**Task details**. Quote only the span from the first line of the entries to the line containing "NEWS LOCALI", both ends kept. Leave every picture out.

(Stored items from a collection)

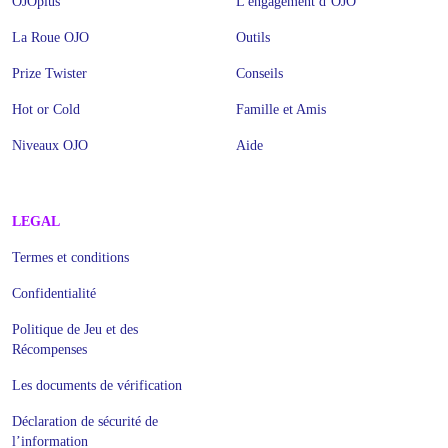
OJOplus
L'engagement d’OJO
La Roue OJO
Outils
Prize Twister
Conseils
Hot or Cold
Famille et Amis
Niveaux OJO
Aide
LEGAL
Termes et conditions
Confidentialité
Politique de Jeu et des
Récompenses
Les documents de vérification
Déclaration de sécurité de
l’information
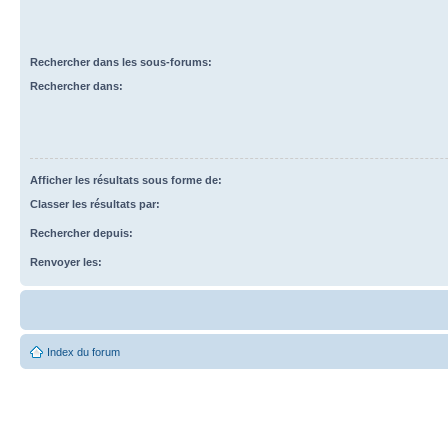
Rechercher dans les sous-forums:
Rechercher dans:
Afficher les résultats sous forme de:
Classer les résultats par:
Rechercher depuis:
Renvoyer les:
Index du forum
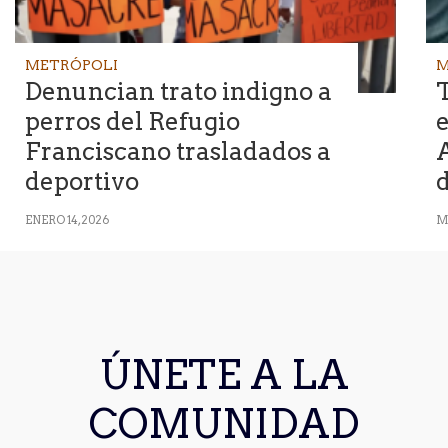
METRÓPOLI
M
Denuncian trato indigno a
T
perros del Refugio
e
Franciscano trasladados a
deportivo
ENERO 14, 2026
M
ÚNETE A LA
COMUNIDAD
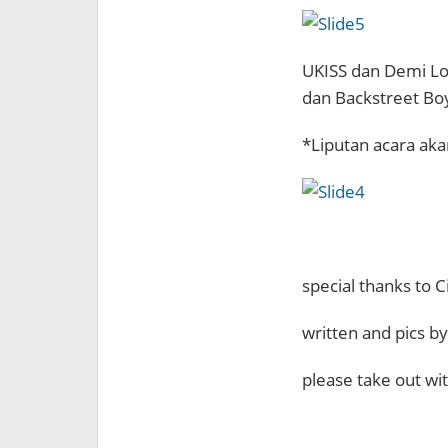
UKISS dan Demi Lo
dan Backstreet Boy
*Liputan acara akan
special thanks to 
written and pics b
please take out with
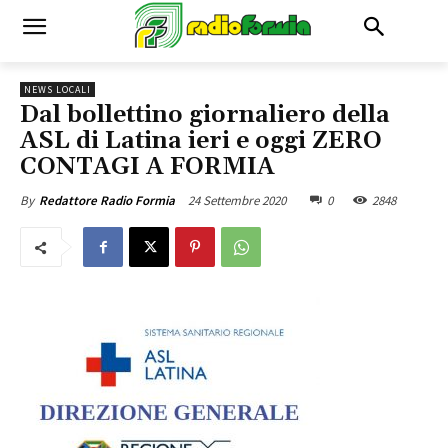
NEWS LOCALI
Dal bollettino giornaliero della
ASL di Latina ieri e oggi ZERO
CONTAGI A FORMIA
24 Settembre 2020
0
2848
By
Redattore Radio Formia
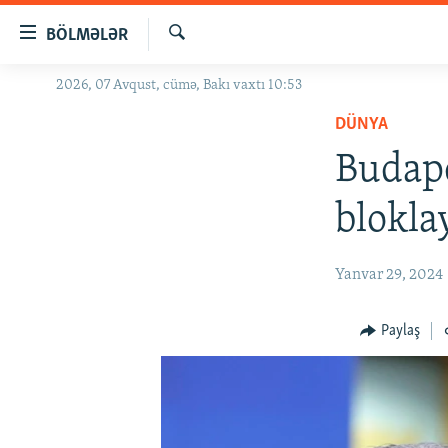
Keçid
BÖLMƏLƏR
linkləri
Axtar
Əsas
2026, 07 Avqust, cümə, Bakı vaxtı 10:53
GÜNDƏM
məzmuna
DÜNYA
#İZAHLA
qayıt
Əsas
Budap
KORRUPSIOMETR
naviqasiyaya
#ƏSLINDƏ
qayıt
blokla
Axtarışa
FƏRQƏ BAX
keç
QANUNI DOĞRU
Yanvar 29, 2024
ARAŞDIRMA
Paylaş
MULTIMEDIA
RADIO ARXIV
VIDEO
HAQQIMIZDA
FOTOQALEREYA
OXU ZALI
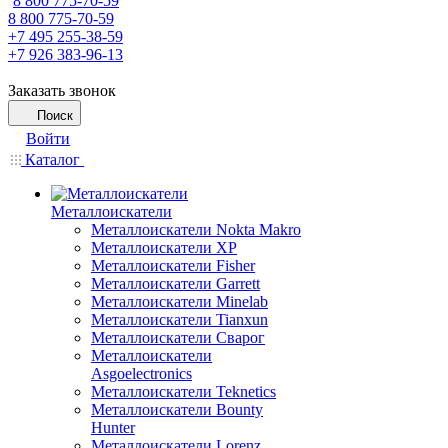
8 800 775-70-59
8 800 775-70-59
+7 495 255-38-59
+7 926 383-96-13
Заказать звонок
Поиск
Войти
Каталог
Металлоискатели
Металлоискатели Nokta Makro
Металлоискатели XP
Металлоискатели Fisher
Металлоискатели Garrett
Металлоискатели Minelab
Металлоискатели Tianxun
Металлоискатели Сварог
Металлоискатели
Asgoelectronics
Металлоискатели Teknetics
Металлоискатели Bounty
Hunter
Металлоискатели Lorenz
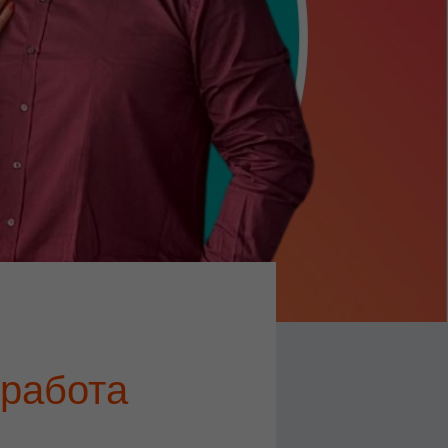
работа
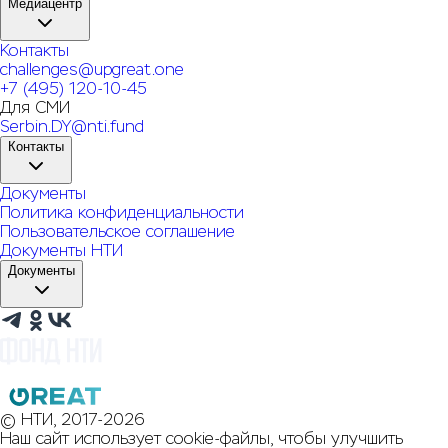
Медиацентр
Контакты
challenges@upgreat.one
+7 (495) 120-10-45
Для СМИ
Serbin.DY@nti.fund
Контакты
Документы
Политика конфиденциальности
Пользовательское соглашение
Документы НТИ
Документы
© НТИ, 2017-2026
Наш сайт использует cookie-файлы, чтобы улучшить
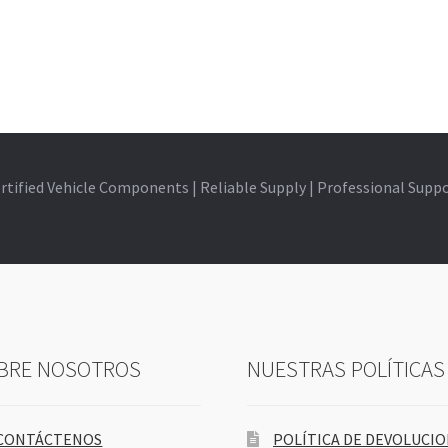
rtified Vehicle Components | Reliable Supply | Professional Supp
BRE NOSOTROS
NUESTRAS POLÍTICAS
CONTÁCTENOS
POLÍTICA DE DEVOLUCI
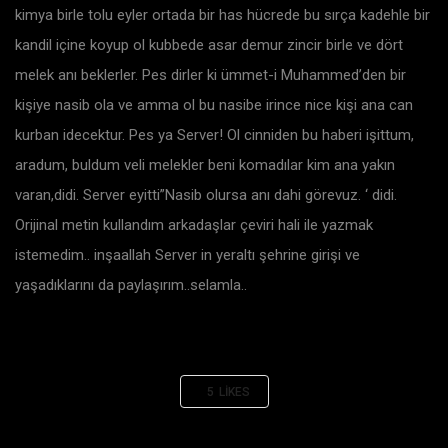
kimya birle tolu eyler ortada bir has hücrede bu sırça kadehle bir
kandil içine koyup ol kubbede asar demur zincir birle ve dört
melek anı beklerler. Pes dirler ki ümmet-i Muhammed’den bir
kişiye nasib ola ve amma ol bu nasibe irince nice kişi ana can
kurban idecektur. Pes ya Server! Ol cinniden bu haberi işittum,
aradum, buldum veli melekler beni komadılar kim ana yakın
varan,didi. Server eyitti”Nasib olursa anı dahi görevuz. ‘ didi.
Orijinal metin kullandım arkadaşlar çeviri hali ile yazmak
istemedim.. inşaallah Server in yeraltı şehrine girişi ve
yaşadıklarını da paylaşırım..selamla..
5
LIKES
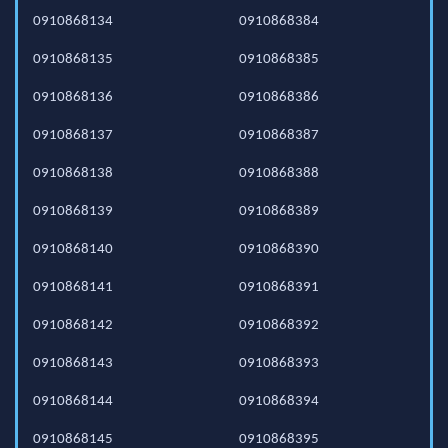
0910868134
0910868384
0910868135
0910868385
0910868136
0910868386
0910868137
0910868387
0910868138
0910868388
0910868139
0910868389
0910868140
0910868390
0910868141
0910868391
0910868142
0910868392
0910868143
0910868393
0910868144
0910868394
0910868145
0910868395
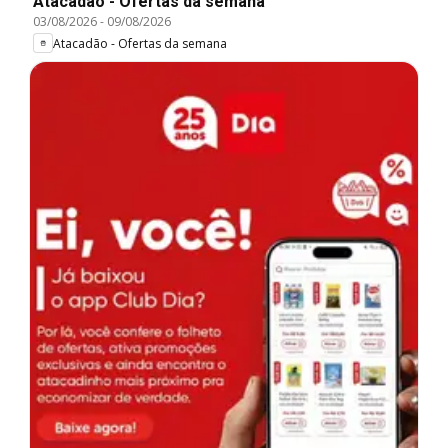
Atacadão - Ofertas da semana
03/08/2026
-
09/08/2026
Atacadão - Ofertas da semana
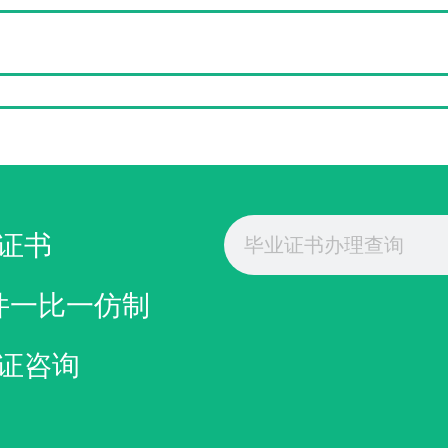
Search
证书
件一比一仿制
证咨询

**Result of this task**.
OJOplus
L'engagement d’OJO
La Roue OJO
Outils
Prize Twister
Conseils
Hot or Cold
Famille et Amis
Niveaux OJO
Aide
LEGAL
Termes et conditions
Confidentialité
Politique de Jeu et des
Récompenses
Les documents de vérification
Déclaration de sécurité de
l’information
Rechercher dans les sous-forums:
Rechercher dans:
Afficher les résultats sous forme de:
Classer les résultats par:
Rechercher depuis:
Renvoyer les:
Index du forum
METRÓPOLI
M
Denuncian trato indigno a
T
perros del Refugio
e
Franciscano trasladados a
deportivo
ENERO 14, 2026
M
ÚNETE A LA
COMUNIDAD
UKISS dan Demi Lo
dan Backstreet Boy
*Liputan acara akan
special thanks to 
written and pics b
please take out with
NEWS LOCALI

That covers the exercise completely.